L’occasione della visita era la richiesta di una collaborazione per una mostra itinerante di educazione scientifica, capace di coinvolgere i bambini, nel gioco e nella sperimentazione guidata, perché come ricordò in quella occasione il maestro: “Il bambino impara giocando da quando nasce, e questa mostra restituirebbe ai bambini il piacere di scoprire, giocando, concetti scientifici e abilità tecniche così da ampliare la loro cultura”.

Conoscevo di Mario Lodi solo quello che aveva scritto e ricordando le prime pagine de Il paese sbagliato, avevo bene in mente il racconto del suo primo giorno di scuola: “Uno dei bambini si alzò e andò a guardare cosa succedeva sui tetti di fronte. A poco a poco anche gli altri fecero lo stesso. E allora mi domandai: lasciar fare o reprimere? Così mi alzai, e insieme a loro mi misi a guardare il mondo dalla finestra”. Portare nella scuola l’idea di aprirsi verso l’esterno era anche mia convinzione, sostenendo l’innovazione e la sperimentazione didattica, ritenendo il mondo esterno degno di grande considerazione, fonte di ispirazione per il lavoro di insegnanti e bambini.

Il centro, al tempo della visita di Mario, era al massimo dell’espansione, i giocattoli avevano invaso ogni spazio dell’edificio di due piani e in parte il giardino esterno, rappresentava un punto di riferimento per le scuole sull’ecologia, l’educazione scientifica e il gioco, in linea con il pensiero interdisciplinare di Gregory Bateson, espresso in Ecologia della mente.

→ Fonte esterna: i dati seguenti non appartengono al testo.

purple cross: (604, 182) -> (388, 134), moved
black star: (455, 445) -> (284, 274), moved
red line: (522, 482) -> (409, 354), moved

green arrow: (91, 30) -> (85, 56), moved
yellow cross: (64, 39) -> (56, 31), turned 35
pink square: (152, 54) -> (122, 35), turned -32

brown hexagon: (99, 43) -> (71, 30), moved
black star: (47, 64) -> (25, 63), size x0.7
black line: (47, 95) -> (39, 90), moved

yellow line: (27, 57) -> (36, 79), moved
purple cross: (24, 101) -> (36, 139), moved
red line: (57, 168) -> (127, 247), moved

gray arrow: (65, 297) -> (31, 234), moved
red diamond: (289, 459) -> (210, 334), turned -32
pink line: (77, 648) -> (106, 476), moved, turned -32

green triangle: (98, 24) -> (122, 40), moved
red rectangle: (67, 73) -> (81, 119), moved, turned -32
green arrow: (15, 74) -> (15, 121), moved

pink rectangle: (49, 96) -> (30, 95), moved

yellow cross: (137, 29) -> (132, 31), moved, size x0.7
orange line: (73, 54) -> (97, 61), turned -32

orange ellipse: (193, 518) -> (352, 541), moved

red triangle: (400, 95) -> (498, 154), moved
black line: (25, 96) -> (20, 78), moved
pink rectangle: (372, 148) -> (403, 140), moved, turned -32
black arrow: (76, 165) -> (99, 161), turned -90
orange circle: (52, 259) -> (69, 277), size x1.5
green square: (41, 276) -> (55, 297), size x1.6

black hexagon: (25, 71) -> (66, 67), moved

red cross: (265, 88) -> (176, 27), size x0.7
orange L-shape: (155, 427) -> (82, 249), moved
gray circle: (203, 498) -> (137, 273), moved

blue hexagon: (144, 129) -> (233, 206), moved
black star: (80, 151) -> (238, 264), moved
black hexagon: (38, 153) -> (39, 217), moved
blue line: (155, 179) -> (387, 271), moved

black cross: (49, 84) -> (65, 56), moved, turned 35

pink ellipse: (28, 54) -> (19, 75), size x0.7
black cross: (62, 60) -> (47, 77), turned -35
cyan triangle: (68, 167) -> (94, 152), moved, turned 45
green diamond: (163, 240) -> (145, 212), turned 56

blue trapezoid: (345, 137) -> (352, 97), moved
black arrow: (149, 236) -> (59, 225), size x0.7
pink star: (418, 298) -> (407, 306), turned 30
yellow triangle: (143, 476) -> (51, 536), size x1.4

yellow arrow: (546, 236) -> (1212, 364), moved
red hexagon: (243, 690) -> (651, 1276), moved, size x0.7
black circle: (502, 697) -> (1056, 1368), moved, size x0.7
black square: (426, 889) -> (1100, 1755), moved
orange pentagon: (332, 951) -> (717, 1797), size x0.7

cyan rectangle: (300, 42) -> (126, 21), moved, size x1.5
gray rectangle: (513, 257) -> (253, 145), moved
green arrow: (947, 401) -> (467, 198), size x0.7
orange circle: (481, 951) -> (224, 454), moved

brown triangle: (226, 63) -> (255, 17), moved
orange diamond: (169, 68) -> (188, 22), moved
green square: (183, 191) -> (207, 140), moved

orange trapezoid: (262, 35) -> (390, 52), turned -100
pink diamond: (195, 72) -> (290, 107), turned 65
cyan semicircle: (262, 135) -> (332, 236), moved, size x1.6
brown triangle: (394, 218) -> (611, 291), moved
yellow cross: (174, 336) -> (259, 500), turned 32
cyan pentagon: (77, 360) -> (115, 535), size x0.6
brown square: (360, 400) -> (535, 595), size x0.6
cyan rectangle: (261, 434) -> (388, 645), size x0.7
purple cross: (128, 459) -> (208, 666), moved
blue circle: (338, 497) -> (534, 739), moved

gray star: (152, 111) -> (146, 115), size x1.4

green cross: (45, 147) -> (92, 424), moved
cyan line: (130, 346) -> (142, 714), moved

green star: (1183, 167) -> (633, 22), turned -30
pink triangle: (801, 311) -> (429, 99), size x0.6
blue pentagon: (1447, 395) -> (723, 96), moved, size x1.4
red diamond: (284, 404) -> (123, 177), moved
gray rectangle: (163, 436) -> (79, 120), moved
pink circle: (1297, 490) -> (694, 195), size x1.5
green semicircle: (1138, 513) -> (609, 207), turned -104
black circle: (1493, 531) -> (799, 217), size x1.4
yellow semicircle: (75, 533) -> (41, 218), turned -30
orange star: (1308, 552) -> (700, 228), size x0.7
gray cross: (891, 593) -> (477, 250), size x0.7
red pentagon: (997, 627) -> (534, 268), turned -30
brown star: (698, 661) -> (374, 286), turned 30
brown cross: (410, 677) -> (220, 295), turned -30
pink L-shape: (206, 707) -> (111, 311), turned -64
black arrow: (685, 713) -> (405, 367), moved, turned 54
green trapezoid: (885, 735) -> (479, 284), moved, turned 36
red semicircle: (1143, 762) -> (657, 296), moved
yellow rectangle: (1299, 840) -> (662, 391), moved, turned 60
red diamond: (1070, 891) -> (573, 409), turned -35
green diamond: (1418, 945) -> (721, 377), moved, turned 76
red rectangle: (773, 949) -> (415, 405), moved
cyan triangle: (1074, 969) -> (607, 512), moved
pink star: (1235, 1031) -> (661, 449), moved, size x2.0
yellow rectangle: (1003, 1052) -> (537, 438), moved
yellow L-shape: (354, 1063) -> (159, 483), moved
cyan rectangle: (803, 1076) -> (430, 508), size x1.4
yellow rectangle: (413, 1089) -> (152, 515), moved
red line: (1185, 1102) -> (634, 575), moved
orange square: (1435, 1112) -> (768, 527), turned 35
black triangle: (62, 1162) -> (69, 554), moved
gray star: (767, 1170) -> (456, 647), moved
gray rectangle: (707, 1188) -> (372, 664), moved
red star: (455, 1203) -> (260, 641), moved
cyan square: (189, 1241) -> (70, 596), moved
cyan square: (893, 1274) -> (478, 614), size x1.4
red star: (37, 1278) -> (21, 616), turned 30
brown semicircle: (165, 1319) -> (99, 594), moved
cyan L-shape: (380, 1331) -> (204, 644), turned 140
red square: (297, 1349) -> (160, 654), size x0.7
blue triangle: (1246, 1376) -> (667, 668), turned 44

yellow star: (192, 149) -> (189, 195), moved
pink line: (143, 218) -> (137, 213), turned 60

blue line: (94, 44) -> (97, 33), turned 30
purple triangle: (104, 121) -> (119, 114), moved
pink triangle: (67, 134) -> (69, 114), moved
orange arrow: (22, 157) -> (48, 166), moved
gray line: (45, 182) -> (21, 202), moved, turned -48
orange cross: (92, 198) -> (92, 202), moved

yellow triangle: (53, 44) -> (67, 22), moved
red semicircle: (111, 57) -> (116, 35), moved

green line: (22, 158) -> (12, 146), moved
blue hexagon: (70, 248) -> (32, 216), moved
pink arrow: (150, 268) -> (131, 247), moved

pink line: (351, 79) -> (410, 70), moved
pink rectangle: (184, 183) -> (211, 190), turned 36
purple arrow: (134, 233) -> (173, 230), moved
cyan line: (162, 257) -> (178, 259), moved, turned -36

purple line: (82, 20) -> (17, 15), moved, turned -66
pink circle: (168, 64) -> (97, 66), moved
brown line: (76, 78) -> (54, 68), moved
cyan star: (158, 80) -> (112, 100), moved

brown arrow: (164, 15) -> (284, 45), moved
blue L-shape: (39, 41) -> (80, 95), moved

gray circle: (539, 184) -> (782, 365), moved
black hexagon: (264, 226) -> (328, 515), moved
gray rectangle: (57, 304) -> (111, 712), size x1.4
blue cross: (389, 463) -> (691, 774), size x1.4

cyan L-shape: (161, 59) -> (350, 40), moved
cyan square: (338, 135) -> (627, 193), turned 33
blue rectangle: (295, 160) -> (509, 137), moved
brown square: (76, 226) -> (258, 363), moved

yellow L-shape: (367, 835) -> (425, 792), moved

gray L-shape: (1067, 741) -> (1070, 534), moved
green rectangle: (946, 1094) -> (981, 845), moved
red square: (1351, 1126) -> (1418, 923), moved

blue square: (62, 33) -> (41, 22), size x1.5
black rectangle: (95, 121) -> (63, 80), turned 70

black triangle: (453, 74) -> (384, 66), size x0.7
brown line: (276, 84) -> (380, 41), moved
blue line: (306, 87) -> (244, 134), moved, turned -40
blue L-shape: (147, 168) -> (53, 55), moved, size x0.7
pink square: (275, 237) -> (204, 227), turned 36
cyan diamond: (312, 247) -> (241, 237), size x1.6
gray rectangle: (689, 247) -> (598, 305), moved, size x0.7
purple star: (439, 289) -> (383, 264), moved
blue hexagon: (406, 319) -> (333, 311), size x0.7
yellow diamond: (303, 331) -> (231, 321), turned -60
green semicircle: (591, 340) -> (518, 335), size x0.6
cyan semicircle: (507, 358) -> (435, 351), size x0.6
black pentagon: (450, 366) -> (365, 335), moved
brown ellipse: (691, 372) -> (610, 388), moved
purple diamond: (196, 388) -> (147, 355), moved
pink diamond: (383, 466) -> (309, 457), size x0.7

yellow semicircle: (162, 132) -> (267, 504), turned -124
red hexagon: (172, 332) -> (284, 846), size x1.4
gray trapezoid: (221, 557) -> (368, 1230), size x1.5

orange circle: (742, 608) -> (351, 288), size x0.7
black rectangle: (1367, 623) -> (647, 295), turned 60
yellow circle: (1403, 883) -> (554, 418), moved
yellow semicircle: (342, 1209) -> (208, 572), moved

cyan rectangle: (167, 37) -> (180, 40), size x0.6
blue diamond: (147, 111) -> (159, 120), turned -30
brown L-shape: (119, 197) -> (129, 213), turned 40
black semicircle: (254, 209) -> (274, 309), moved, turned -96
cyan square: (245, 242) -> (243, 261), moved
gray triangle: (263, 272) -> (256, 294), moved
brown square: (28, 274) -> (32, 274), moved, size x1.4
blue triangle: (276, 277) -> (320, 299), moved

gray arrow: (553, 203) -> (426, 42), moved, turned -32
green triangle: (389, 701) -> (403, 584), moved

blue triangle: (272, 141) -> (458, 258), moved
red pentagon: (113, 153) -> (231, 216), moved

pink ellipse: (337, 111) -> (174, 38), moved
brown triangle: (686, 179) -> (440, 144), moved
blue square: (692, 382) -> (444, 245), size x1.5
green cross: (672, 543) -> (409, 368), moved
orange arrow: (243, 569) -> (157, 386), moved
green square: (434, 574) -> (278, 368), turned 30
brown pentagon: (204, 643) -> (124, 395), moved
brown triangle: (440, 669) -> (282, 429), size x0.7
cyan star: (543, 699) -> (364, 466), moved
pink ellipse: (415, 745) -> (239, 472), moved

Si promuovevano progetti di educazione ambientale, si allestivano ogni anno mostre ed eventi pubblici sul gioco, si incrementava il museo con nuovi oggetti.

I giocattoli erano appesi alle pareti, sospesi al soffitto, appoggiati su grandi tavoli e per ogni dove, perché i bambini in visita potessero toccarli e giocarci. Ogni giocattolo nuovo che entrava, generava metamorfosi, cambiamenti repentini di interi comparti e nuove divertenti sistemazioni.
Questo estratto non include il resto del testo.